Your task:
Check every line below, and copy those that include "الحوثي".

Provided data:

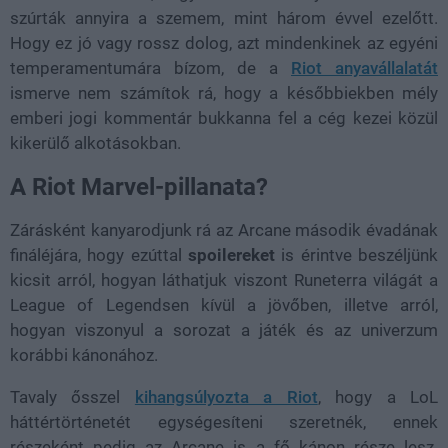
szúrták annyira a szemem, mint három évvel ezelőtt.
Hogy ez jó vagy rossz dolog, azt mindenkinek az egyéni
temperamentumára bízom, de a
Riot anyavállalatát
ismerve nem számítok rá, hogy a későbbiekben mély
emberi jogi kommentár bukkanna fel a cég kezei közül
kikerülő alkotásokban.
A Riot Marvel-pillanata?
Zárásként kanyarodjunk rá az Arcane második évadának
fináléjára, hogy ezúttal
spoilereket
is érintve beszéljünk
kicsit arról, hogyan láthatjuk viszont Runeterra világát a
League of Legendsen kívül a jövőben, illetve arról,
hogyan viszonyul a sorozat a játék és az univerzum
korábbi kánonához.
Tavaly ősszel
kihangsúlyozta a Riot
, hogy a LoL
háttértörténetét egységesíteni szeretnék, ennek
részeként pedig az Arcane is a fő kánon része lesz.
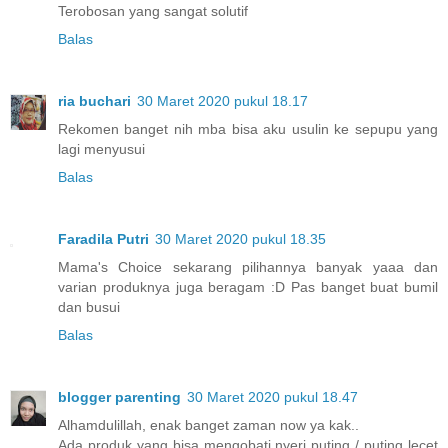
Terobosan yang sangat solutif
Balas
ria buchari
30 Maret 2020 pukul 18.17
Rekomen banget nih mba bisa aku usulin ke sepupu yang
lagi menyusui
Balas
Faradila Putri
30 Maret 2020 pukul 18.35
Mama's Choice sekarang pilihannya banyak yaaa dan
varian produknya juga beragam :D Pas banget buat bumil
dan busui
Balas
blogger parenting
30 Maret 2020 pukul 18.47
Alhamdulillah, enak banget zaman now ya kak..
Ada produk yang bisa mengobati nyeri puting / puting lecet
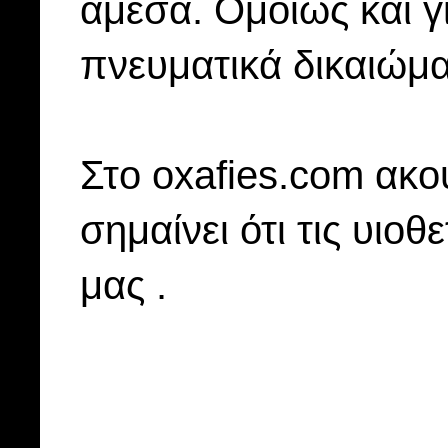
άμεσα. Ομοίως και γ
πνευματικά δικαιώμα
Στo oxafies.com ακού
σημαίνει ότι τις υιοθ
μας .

* * *

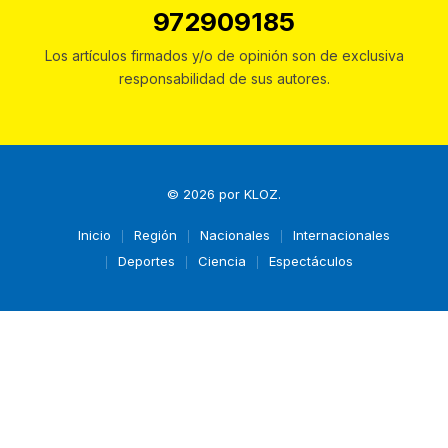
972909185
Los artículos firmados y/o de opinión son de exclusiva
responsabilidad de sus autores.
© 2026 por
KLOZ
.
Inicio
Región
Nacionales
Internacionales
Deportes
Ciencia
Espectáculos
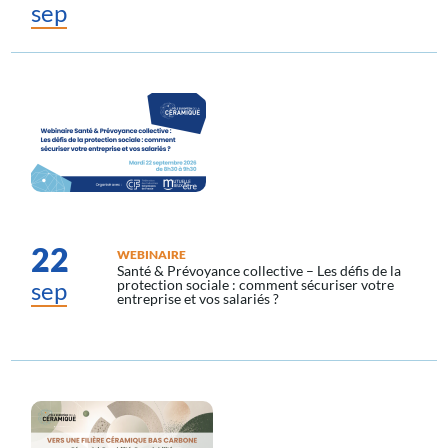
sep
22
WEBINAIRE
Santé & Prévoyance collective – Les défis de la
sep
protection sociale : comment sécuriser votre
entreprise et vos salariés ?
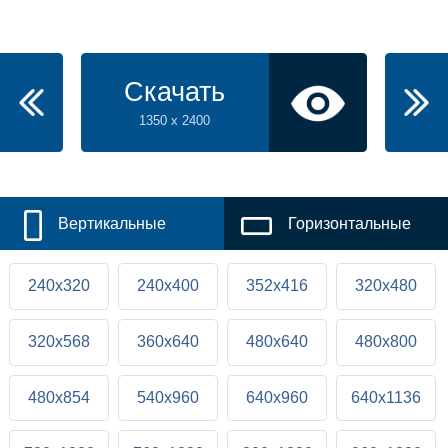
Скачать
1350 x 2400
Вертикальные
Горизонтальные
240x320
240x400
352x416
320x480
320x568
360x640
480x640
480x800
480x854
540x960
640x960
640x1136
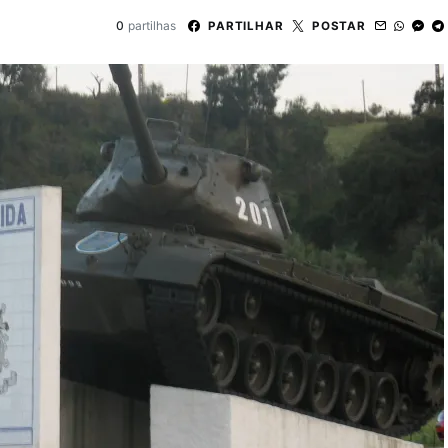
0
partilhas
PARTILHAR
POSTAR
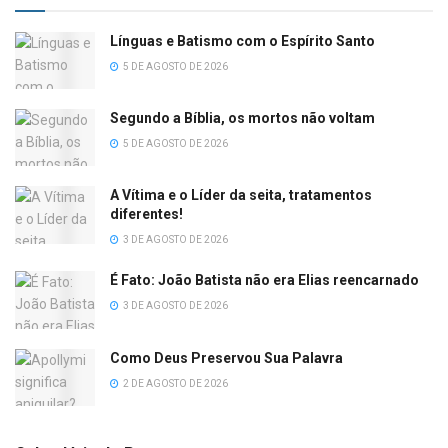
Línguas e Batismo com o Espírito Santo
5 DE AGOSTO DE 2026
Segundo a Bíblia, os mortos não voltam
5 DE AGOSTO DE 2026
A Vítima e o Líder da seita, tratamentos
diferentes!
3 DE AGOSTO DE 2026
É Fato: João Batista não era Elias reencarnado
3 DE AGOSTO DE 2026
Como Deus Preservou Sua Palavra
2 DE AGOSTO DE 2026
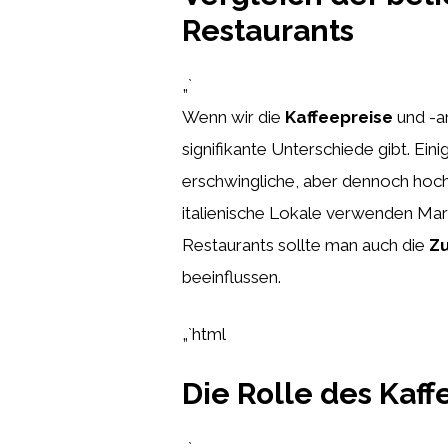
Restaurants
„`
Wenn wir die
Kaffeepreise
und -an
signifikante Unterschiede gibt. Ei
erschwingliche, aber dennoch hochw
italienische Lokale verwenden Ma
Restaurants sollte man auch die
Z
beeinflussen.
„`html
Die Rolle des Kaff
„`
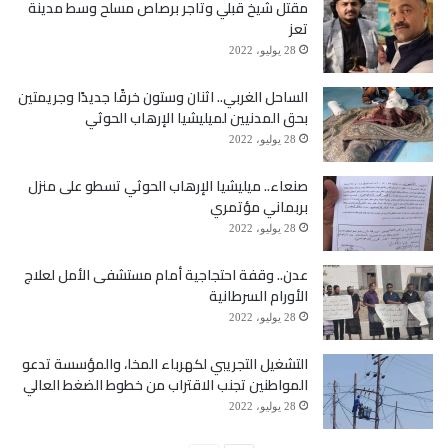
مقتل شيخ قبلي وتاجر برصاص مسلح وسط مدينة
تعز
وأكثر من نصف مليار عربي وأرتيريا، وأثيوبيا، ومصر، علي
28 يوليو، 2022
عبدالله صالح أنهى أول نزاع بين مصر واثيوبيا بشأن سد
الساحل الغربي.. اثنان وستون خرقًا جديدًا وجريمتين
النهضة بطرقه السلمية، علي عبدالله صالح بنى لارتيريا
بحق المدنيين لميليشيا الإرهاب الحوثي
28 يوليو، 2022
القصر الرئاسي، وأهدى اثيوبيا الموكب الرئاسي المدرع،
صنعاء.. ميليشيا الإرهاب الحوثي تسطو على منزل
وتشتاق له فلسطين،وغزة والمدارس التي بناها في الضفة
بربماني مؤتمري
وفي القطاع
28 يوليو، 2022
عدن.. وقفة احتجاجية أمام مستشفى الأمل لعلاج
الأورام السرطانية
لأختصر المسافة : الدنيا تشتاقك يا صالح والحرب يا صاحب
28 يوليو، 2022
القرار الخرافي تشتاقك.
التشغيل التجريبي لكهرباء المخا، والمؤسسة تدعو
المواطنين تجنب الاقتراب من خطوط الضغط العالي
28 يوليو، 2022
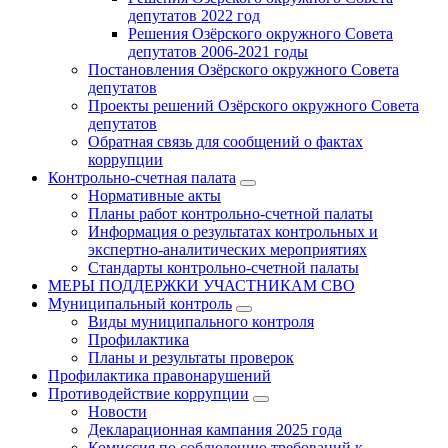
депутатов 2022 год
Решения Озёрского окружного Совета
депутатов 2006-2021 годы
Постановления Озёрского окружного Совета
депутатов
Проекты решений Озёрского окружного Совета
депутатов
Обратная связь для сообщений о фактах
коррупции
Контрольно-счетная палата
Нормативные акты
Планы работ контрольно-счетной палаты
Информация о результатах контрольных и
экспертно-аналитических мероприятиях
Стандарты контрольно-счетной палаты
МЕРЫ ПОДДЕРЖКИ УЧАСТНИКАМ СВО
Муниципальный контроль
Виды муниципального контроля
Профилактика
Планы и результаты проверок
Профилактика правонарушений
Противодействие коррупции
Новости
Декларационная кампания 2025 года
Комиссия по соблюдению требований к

...

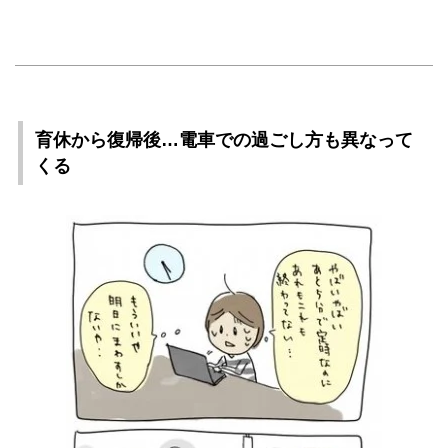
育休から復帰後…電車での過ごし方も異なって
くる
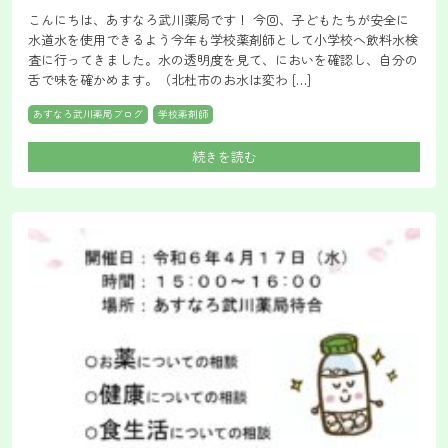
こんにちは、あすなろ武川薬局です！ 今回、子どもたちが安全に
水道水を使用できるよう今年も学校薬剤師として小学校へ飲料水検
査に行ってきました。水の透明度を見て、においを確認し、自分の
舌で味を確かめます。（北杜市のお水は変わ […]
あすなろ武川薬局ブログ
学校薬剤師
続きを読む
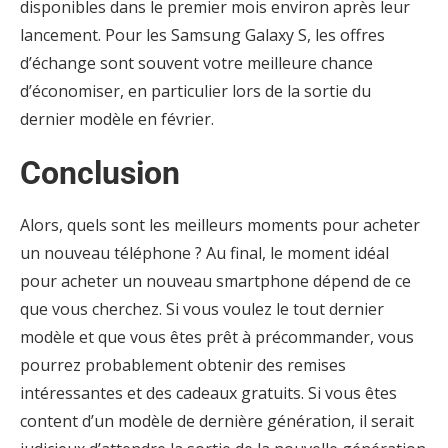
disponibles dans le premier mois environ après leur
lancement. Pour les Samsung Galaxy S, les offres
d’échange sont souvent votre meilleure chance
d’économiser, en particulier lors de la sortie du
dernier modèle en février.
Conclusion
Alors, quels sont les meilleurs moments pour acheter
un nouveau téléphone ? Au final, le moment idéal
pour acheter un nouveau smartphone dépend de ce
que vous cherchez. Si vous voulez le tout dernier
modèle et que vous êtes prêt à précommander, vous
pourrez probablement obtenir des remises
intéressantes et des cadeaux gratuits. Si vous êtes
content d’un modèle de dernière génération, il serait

Answer below:
بحق المدنيين لميليشيا الإرهاب الحوثي
صنعاء.. ميليشيا الإرهاب الحوثي تسطو على منزل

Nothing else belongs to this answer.